Two things struck me, however, as I was researching this project:
1. The power of propaganda.
As television viewers, we all know how easy it is to sway large groups of people, but still, it’s stunning how easily East German authorities convinced people that walls and borders were there to protect them from the immoral and dangerous influences of the West.
Judging by the number who escaped or tried to, not all were fooled. But, if you listen carefully to the dialogue between guards and East Germans in the Mauerfall videos, you'll find evidence that many East Berliners still believed they were walled off for their own good.
I went to Berlin and Leipzig not long after reunification. It was still a mess.
You couldn’t place a phone call from east to west. You still had to carry a passport, or a visa provided by a hotel, which took your passport when you checked in. That practice made me very nervous since I had no way to call the US embassy in what-was-once the West, if that passport went missing.
Living conditions in East Germany were much worse than I expected. I had never before seen so many obviously disabled people in one place at the same time. Since my mother was crippled, I was very tuned into noticing such things. One day, I counted 40 physically disabled people on the streets of Leipzig. Many begged on street corners, at entrances to office buildings or in front of restaurants. These were young people -- many blind or with badly deformed limbs -- so these weren’t war wounds they were dealing with.
Coal was the home heating fuel of choice so the air stunk and, some days, it polluted the air so much you could barely see across the street.
Fences and gates marked many intersections. There were video cameras and loudspeakers at every turn. Recorded voices told you to stop, start, to not spit, smoke, run, or misbehave in any way. They may have told you more than that, but those were the only words I understood. I could hear loudspeakers barking all night all over the city, since I had to leave the windows open in my hotel room to keep cool.
Small towns were gated at every exit with concrete stanchions spaced just far apart to let a Trabant through, which meant there was no way anyone could simply drive from town to town without dealing with a guard. All movement within the country was watched and recorded.
Highway border crossings looked like American interstate toll plazas with gun towers.

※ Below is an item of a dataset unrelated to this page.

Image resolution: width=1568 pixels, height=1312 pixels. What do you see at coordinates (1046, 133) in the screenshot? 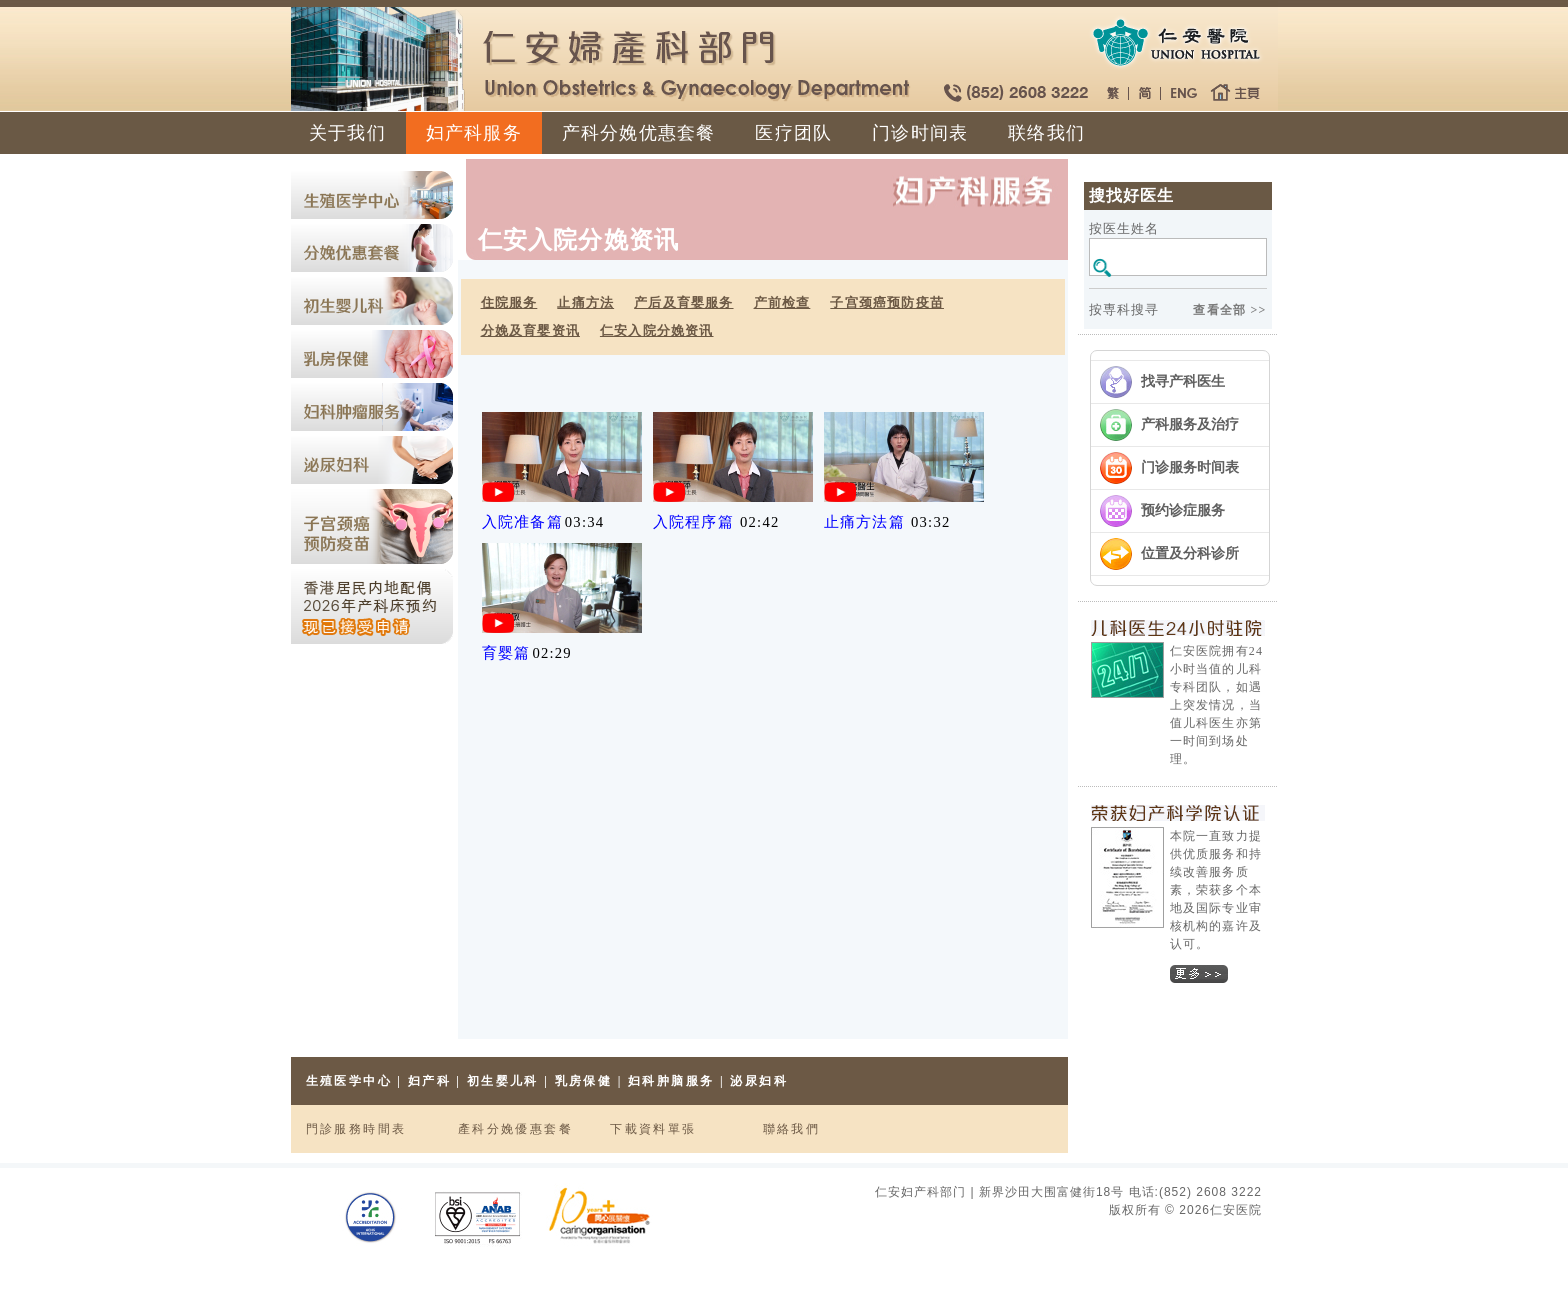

We passed an especially large one that had been shot up to smithereens.
I was in Leipzig the week the first green grocer opened. Lines of skinny and wan customers wrapped around the block to buy fresh produce, many for the first time. I went there to buy water every few days – at the advice of the hotel concierge – and stood in the quiet, very orderly line, waiting my turn to shop. They sold food we would never eat: moldy peaches, rusty lettuce, blackened bananas and overripe tomatoes, all at New York prices!
The Leipzigers we met loved their city, and boasted loudly about everything they could that set them apart from the rest of the country. Think New Yorkers. Texans. Californians. After all, this was home to Bach, Mendelssohn and Goethe, among other notables, and today is home to one of the world’s finest orchestras.

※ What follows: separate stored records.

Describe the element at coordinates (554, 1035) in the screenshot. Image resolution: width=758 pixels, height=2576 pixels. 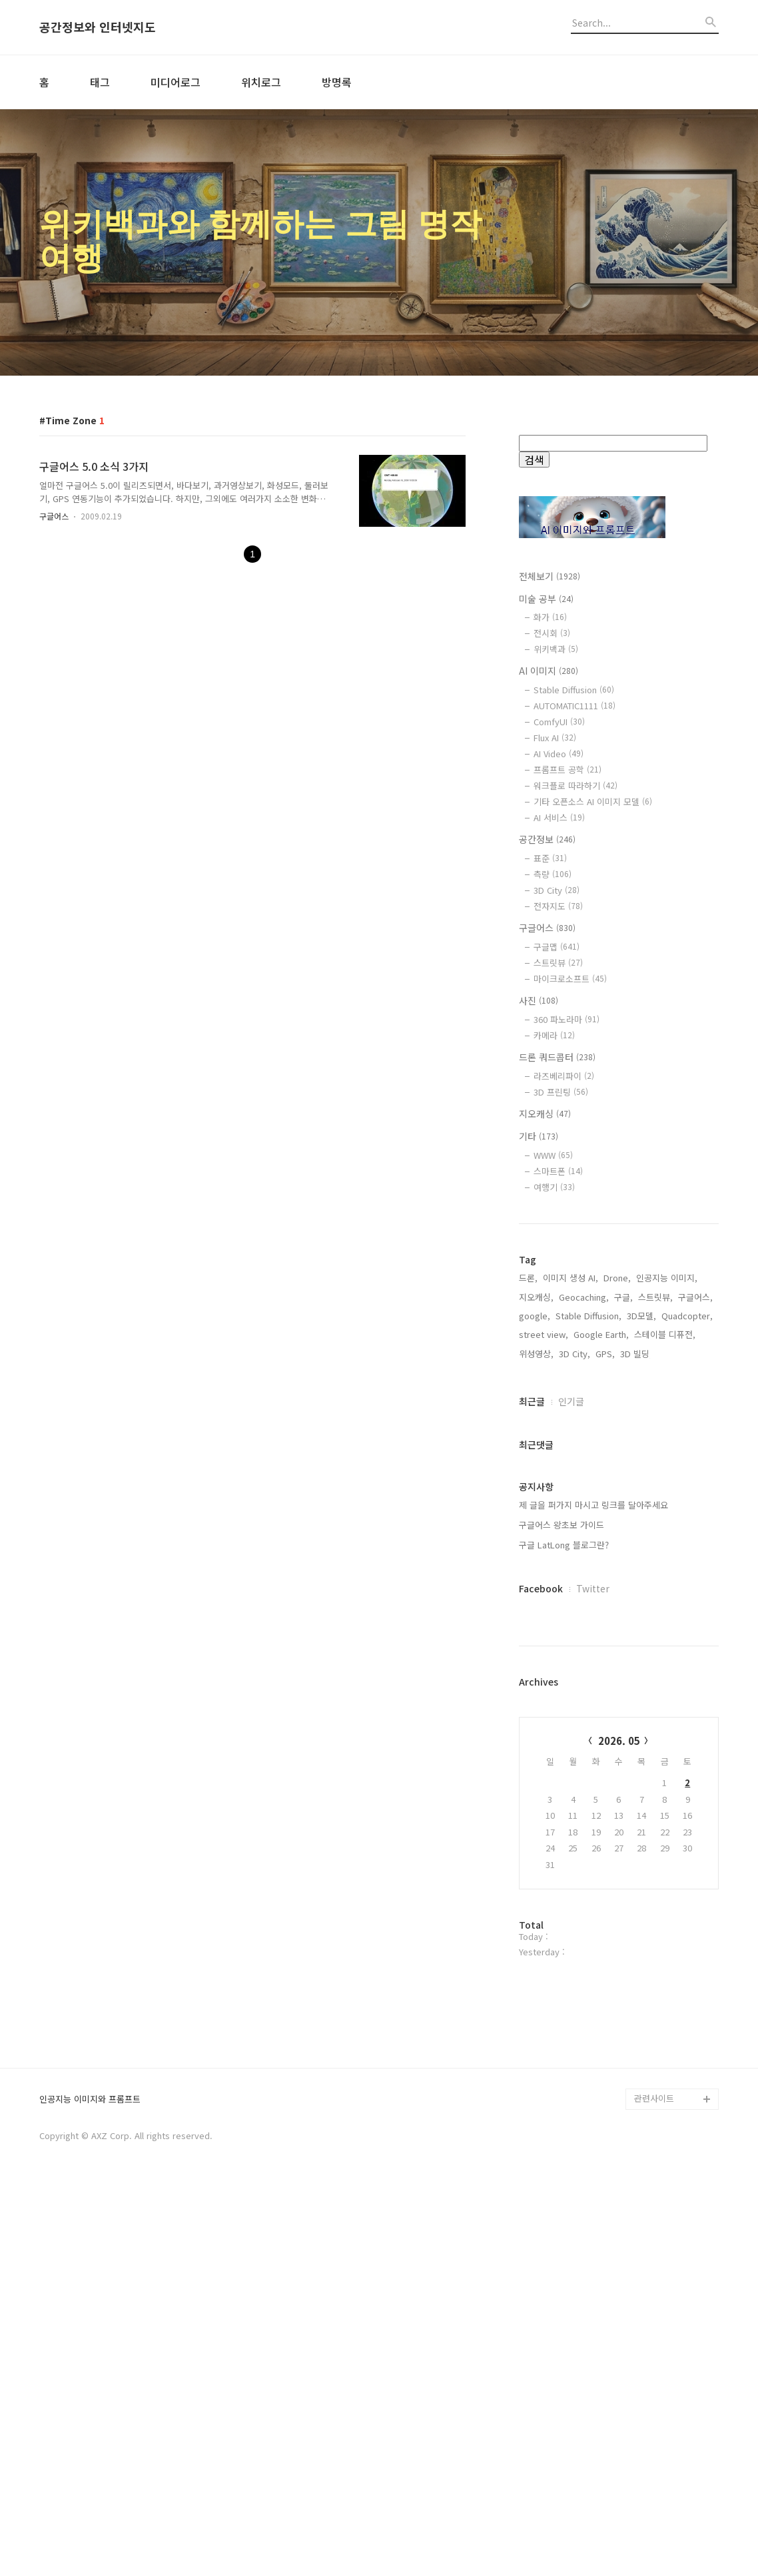
I see `카메라` at that location.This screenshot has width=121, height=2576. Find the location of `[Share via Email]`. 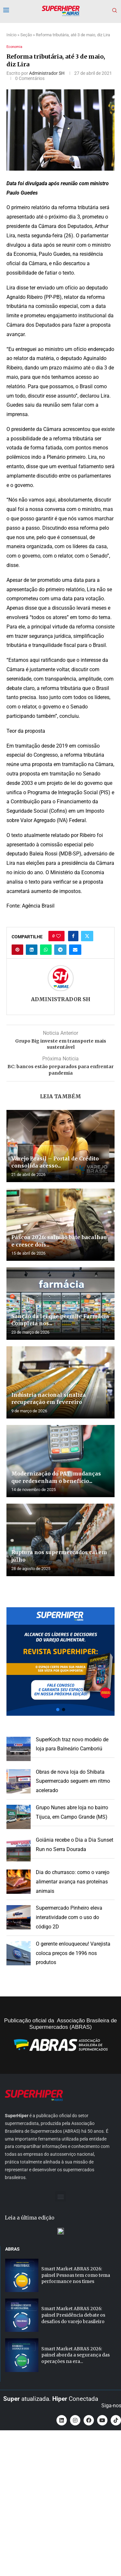

[Share via Email] is located at coordinates (75, 949).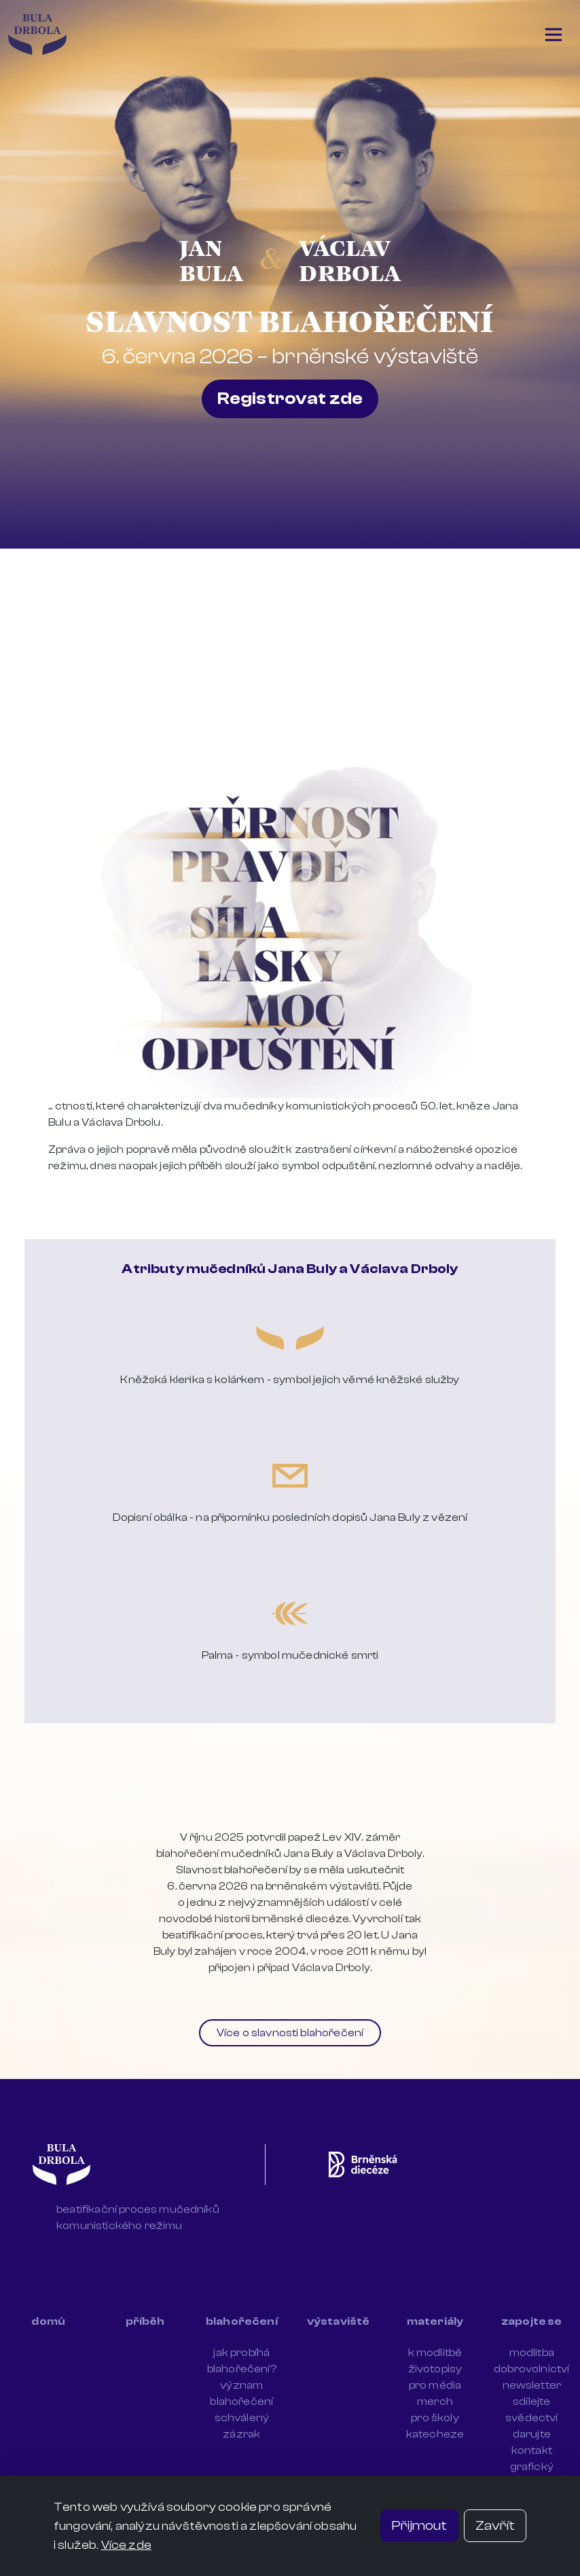  I want to click on merch, so click(435, 2401).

A tourguide boasted about the city’s main hospital, in particular. You’ll see it below. Aside from electrification, it didn’t look to me like much had changed since the 15th century, when it was built. Note: It wasn't tilted, I was shooting from a bus.
In spite of all the available firepower, attack dogs, machine guns, landmines, barbed wire, Stasi and whatever else they threatened people with, not one single shot was fired on the night of November 9, 1989.
Not long after der Berliner Mauerfall, citizens of Leipzig, Dresden and other eastern cities tested the waters and got the same response. Guards were either ambivalent about what to do, overwhelmed by the crowds or unwilling to stop them.
Kind of makes you wonder, doesn’t it?
Think of all the walls that are up today, in places like Israel, China, Korea, the US. Do you think we’ll see them come down in our lifetime? I certainly hope so.